To determine whether confirmation of Hb C and Hb O-Arab variants by an alternative method is required when using the Bio-Rad Variant II HPLC system.
We reviewed 48 478 consecutive hemoglobin identification test results performed on the Bio-Rad Variant II HPLC system during the period November 15, 2000 to January 15, 2003.
Special Hematology Laboratory, Department of Pathology, Bellevue Hospital Center, New York, NY.
The chromatogram patterns and retention times (RTs) for specimens containing Hb C and Hb O-Arab were analyzed. We compared the results by the HPLC method with those by the confirmatory tests (alkaline and acid electrophoresis) for both variants.

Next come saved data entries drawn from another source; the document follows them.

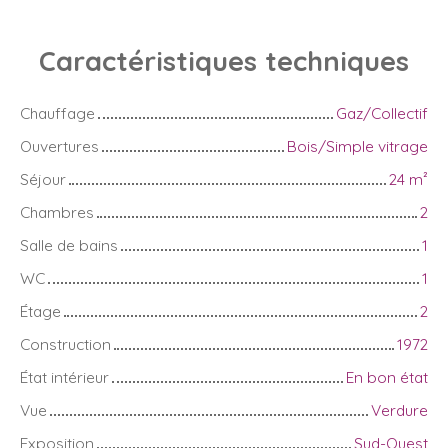
Caractéristiques
techniques
Chauffage
Gaz/Collectif
Ouvertures
Bois/Simple vitrage
Séjour
24
m²
Chambres
2
Salle de bains
1
WC
1
Étage
2
Construction
1972
État intérieur
En bon état
Vue
Verdure
Exposition
Sud-Ouest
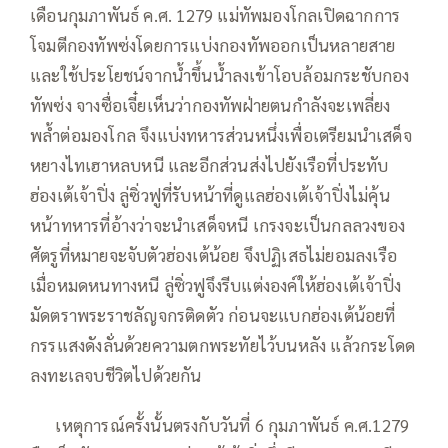
เดือนกุมภาพันธ์ ค.ศ. 1279 แม่ทัพมองโกลเปิดฉากการ
โจมตีกองทัพซ่งโดยการแบ่งกองทัพออกเป็นหลายสาย
และใช้ประโยชน์จากน้ำขึ้นน้ำลงเข้าโอบล้อมกระชับกอง
ทัพซ่ง จางซื่อเจี๋ยเห็นว่ากองทัพฝ่ายตนกำลังจะเพลี่ยง
พล้ำต่อมองโกล จึงแบ่งทหารส่วนหนึ่งเพื่อเตรียมนำเสด็จ
หยางไทเฮาหลบหนี และอีกส่วนส่งไปยังเรือที่ประทับ
ฮ่องเต้เจ้าปิ่ง ลู่ซิ่วฟูที่รับหน้าที่ดูแลฮ่องเต้เจ้าปิ่งไม่คุ้น
หน้าทหารที่อ้างว่าจะนำเสด็จหนี เกรงจะเป็นกลลวงของ
ศัตรูที่หมายจะจับตัวฮ่องเต้น้อย จึงปฏิเสธไม่ยอมลงเรือ
เมื่อหมดหนทางหนี ลู่ซิ่วฟูจึงรีบแต่งองค์ให้ฮ่องเต้เจ้าปิ่ง
มัดตราพระราชลัญจกรติดตัว ก่อนจะแบกฮ่องเต้น้อยที่
กรรแสงดังลั่นด้วยความตกพระทัยไว้บนหลัง แล้วกระโดด
ลงทะเลจบชีวิตไปด้วยกัน
—–
เหตุการณ์ครั้งนั้นตรงกับวันที่ 6 กุมภาพันธ์ ค.ศ.1279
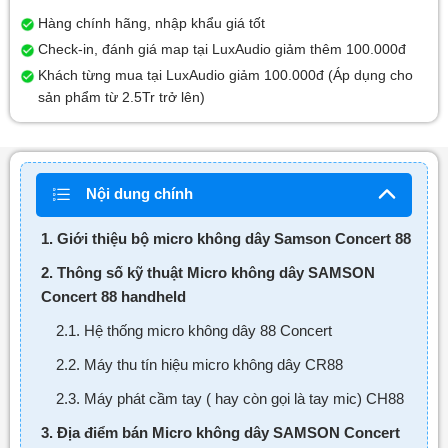
Hàng chính hãng, nhập khẩu giá tốt
Check-in, đánh giá map tại LuxAudio giảm thêm 100.000đ
Khách từng mua tại LuxAudio giảm 100.000đ (Áp dụng cho
sản phẩm từ 2.5Tr trở lên)
Nội dung chính
1. Giới thiệu bộ micro không dây Samson Concert 88
2. Thông số kỹ thuật Micro không dây SAMSON
Concert 88 handheld
2.1. Hệ thống micro không dây 88 Concert
2.2. Máy thu tín hiệu micro không dây CR88
2.3. Máy phát cầm tay ( hay còn gọi là tay mic) CH88
3. Địa điểm bán Micro không dây SAMSON Concert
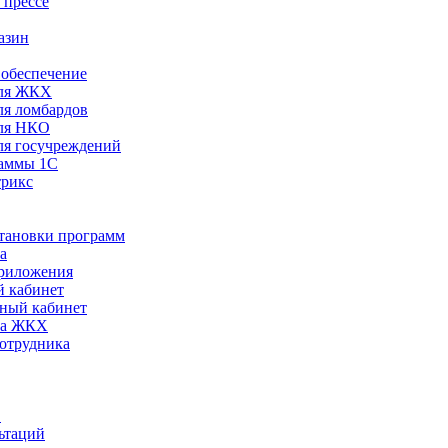
 прессе
азин
обеспечение
ля ЖКХ
я ломбардов
ля НКО
я госучреждений
раммы 1С
трикс
становки программ
а
риложения
 кабинет
ный кабинет
ра ЖКХ
сотрудника
С
ьтаций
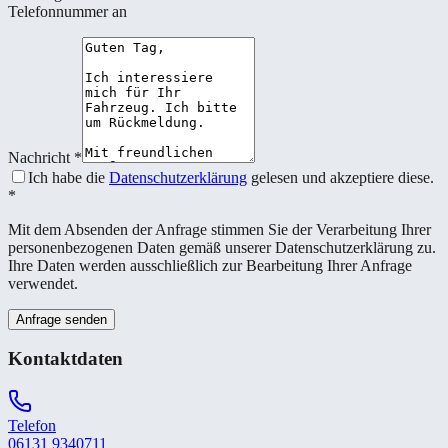
Telefonnummer an
Nachricht
*
Ich habe die
Datenschutzerklärung
gelesen und akzeptiere diese.
*
Mit dem Absenden der Anfrage stimmen Sie der Verarbeitung Ihrer
personenbezogenen Daten gemäß unserer Datenschutzerklärung zu.
Ihre Daten werden ausschließlich zur Bearbeitung Ihrer Anfrage
verwendet.
Anfrage senden
Kontaktdaten
Telefon
06131 9340711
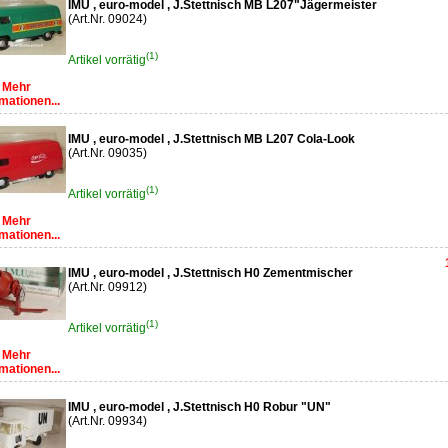
IMU , euro-model , J.Stettnisch MB L207"Jägermeister
(Art.Nr. 09024)
(1)
Artikel vorrätig
Mehr
mationen...
IMU , euro-model , J.Stettnisch MB L207 Cola-Look
(Art.Nr. 09035)
(1)
Artikel vorrätig
Mehr
mationen...
IMU , euro-model , J.Stettnisch H0 Zementmischer
(Art.Nr. 09912)
(1)
Artikel vorrätig
Mehr
mationen...
IMU , euro-model , J.Stettnisch H0 Robur "UN"
(Art.Nr. 09934)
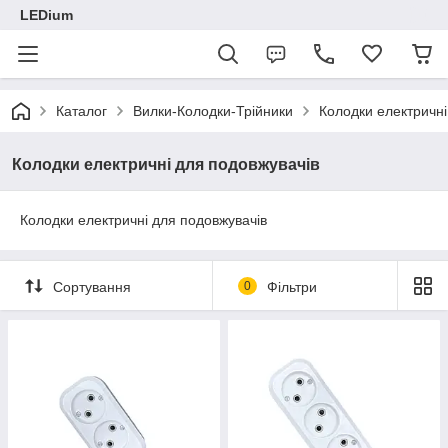
LEDium
Каталог
Вилки-Колодки-Трійники
Колодки електричні
Колодки електричні для подовжувачів
Колодки електричні для подовжувачів
Сортування
0
Фільтри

We identified 3668 cases of abnormal hemoglobin variants, including 660 cases of Hb C trait (17%), 5 cases of Hb O-Arab trait (0.1%), and 1 case of Hb SO-Arab (0.03%). A unique pattern of separation on the chromatogram for Hb O-Arab was revealed, presenting as 2 distinct peaks in 2 different manufacturer-defined RT windows, namely, D and C. The chromatogram for Hb C did not show the D window in any of the reviewed cases. The RT in the C window (C-RT) revealed a statistically significant difference for Hb C and Hb O-Arab (5.18 +/- 0.01 minutes and 4.91 +/- 0.01 minutes, respectively; P <.001).
According to our review, the identification of Hb C and Hb O-Arab is accurate using HPLC methodology, as performed by the Bio-Rad Variant II HPLC system. This method can be both confirmatory and diagnostic at the same time.